▶ _What you need to do_
Copy word for word the lines from the start of the records through the line that contains "tolak radikalisme, hentikan", both included.

▶ _Given data_
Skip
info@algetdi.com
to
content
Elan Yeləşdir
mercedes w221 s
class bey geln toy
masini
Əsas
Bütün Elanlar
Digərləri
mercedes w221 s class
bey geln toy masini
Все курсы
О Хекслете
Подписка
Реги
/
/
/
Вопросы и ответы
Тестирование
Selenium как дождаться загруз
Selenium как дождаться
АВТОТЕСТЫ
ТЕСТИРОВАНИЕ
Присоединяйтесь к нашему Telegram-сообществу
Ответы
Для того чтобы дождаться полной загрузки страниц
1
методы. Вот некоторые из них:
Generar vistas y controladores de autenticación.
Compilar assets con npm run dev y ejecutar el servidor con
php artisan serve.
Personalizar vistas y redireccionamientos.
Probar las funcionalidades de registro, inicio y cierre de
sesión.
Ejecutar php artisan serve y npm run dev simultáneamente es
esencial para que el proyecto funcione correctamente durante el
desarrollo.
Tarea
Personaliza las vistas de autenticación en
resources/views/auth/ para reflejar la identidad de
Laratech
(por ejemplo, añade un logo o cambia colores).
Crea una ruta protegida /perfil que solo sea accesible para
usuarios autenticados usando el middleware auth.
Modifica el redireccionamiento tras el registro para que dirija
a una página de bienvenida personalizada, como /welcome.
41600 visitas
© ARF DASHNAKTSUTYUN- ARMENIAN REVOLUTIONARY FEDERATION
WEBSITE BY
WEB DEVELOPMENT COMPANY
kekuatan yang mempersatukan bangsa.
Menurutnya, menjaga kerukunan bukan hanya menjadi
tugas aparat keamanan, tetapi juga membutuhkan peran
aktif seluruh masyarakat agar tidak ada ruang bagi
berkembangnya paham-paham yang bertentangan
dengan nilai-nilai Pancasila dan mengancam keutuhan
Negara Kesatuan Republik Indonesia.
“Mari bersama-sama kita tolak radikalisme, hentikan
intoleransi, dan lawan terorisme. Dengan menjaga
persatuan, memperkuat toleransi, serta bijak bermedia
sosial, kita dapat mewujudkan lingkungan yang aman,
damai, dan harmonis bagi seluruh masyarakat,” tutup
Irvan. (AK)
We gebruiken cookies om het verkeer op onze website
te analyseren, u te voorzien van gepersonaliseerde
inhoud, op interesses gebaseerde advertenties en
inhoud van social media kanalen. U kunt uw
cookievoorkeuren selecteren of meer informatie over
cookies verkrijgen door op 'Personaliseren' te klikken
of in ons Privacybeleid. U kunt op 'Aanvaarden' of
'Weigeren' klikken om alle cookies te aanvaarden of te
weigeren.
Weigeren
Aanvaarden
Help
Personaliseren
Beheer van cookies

▶ _Answer to the problem_
Skip
info@algetdi.com
to
content
Elan Yeləşdir
mercedes w221 s
class bey geln toy
masini
Əsas
Bütün Elanlar
Digərləri
mercedes w221 s class
bey geln toy masini
Все курсы
О Хекслете
Подписка
Реги
/
/
/
Вопросы и ответы
Тестирование
Selenium как дождаться загруз
Selenium как дождаться
АВТОТЕСТЫ
ТЕСТИРОВАНИЕ
Присоединяйтесь к нашему Telegram-сообществу
Ответы
Для того чтобы дождаться полной загрузки страниц
1
методы. Вот некоторые из них:
Generar vistas y controladores de autenticación.
Compilar assets con npm run dev y ejecutar el servidor con
php artisan serve.
Personalizar vistas y redireccionamientos.
Probar las funcionalidades de registro, inicio y cierre de
sesión.
Ejecutar php artisan serve y npm run dev simultáneamente es
esencial para que el proyecto funcione correctamente durante el
desarrollo.
Tarea
Personaliza las vistas de autenticación en
resources/views/auth/ para reflejar la identidad de
Laratech
(por ejemplo, añade un logo o cambia colores).
Crea una ruta protegida /perfil que solo sea accesible para
usuarios autenticados usando el middleware auth.
Modifica el redireccionamiento tras el registro para que dirija
a una página de bienvenida personalizada, como /welcome.
41600 visitas
© ARF DASHNAKTSUTYUN- ARMENIAN REVOLUTIONARY FEDERATION
WEBSITE BY
WEB DEVELOPMENT COMPANY
kekuatan yang mempersatukan bangsa.
Menurutnya, menjaga kerukunan bukan hanya menjadi
tugas aparat keamanan, tetapi juga membutuhkan peran
aktif seluruh masyarakat agar tidak ada ruang bagi
berkembangnya paham-paham yang bertentangan
dengan nilai-nilai Pancasila dan mengancam keutuhan
Negara Kesatuan Republik Indonesia.
“Mari bersama-sama kita tolak radikalisme, hentikan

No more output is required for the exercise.